In a warming Arctic, frozen soil organic carbon (SOC) stored in permafrost will increasingly become vulnerable to thaw and mobilization. Over millennia, permafrost soils accumulated about 1672 Petagram of SOC, about twice the carbon currently in the atmosphere. Rapid permafrost thaw (thermokarst) releases fossil SOC as greenhouse gases, constituting a positive feedback to global warming. However, complex landscape, hydrological, and ecological feedbacks necessitate quantification of landscape scale carbon pools and fluxes in Arctic permafrost regions. A globally important question is whether permafrost soils will turn from a natural carbon sink into a source.

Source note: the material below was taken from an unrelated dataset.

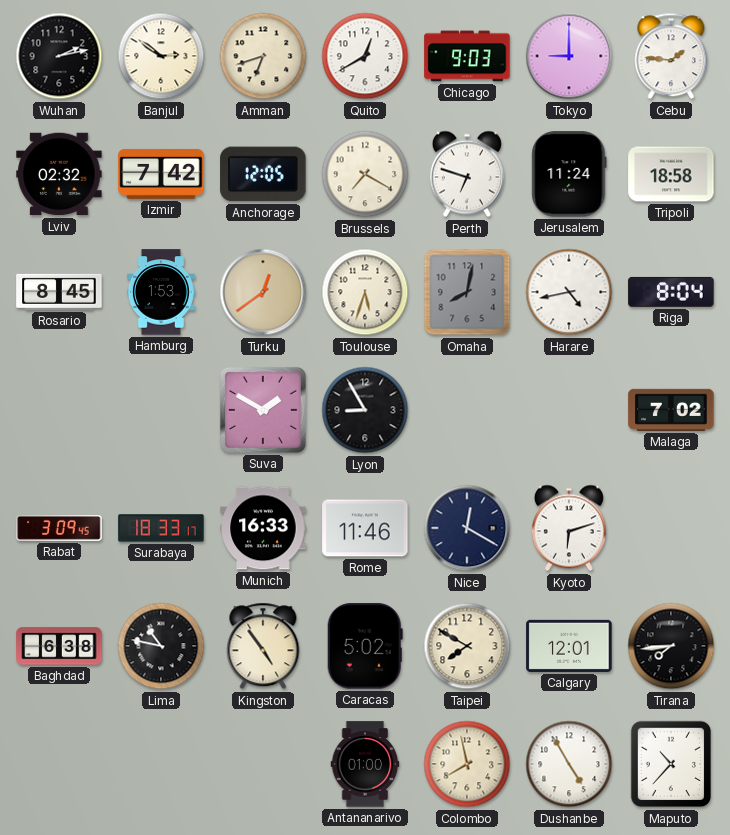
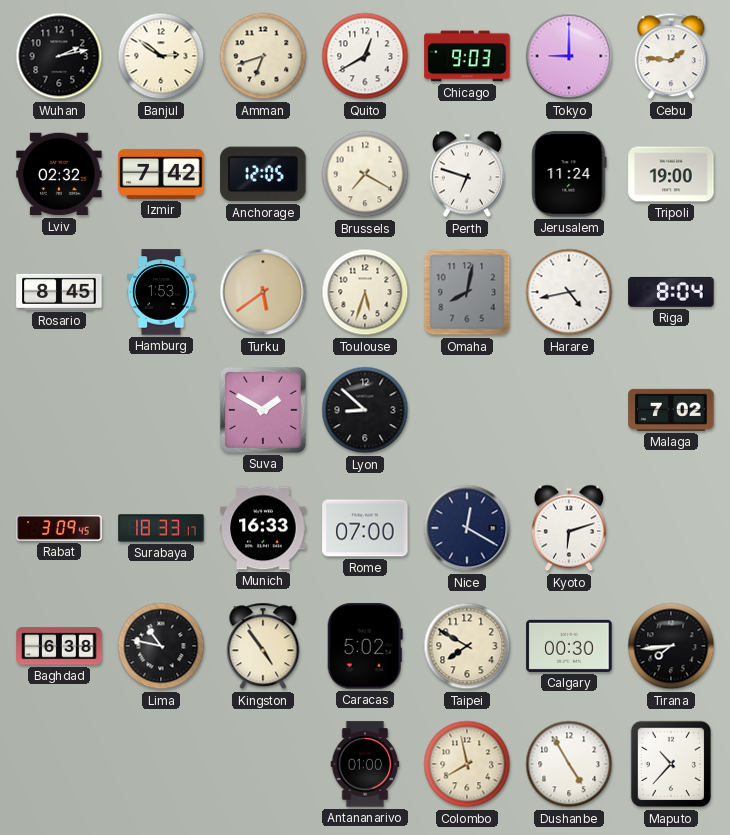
Tripoli: 18:58 -> 19:00
Turku: 12:39 -> 5:39
Lyon: 8:55 -> 8:52
Rome: 11:46 -> 07:00
Calgary: 12:01 -> 00:30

The project combines remote sensing based change detection, mapping, and spatial data analysis for permafrost landscapes, quantitative field studies, and modelling of thermokarst processes to quantify the size and vulnerability of deep permafrost SOC pools to rapid permafrost thaw and resulting impacts. The three research topics are: (1) Systematic measurement of rapid permafrost thaw, (2) Determining deep permafrost SOC stocks and carbon accumulation rates, and (3) Quantification of deep permafrost SOC pools and vulnerability assessment.
The project will provide for the first time quantitative data on rapid permafrost thaw over large regions, provide first-time data on the size of SOC pool components related to thermokarst, substantially enhance previous SOC pool estimates for Yedoma deposits and arctic river deltas, and characterize overall permafrost SOC distribution and vulnerability to thaw. It will answer the question of how climate change affects permafrost SOC pools and how permafrost thaw feeds back to climate.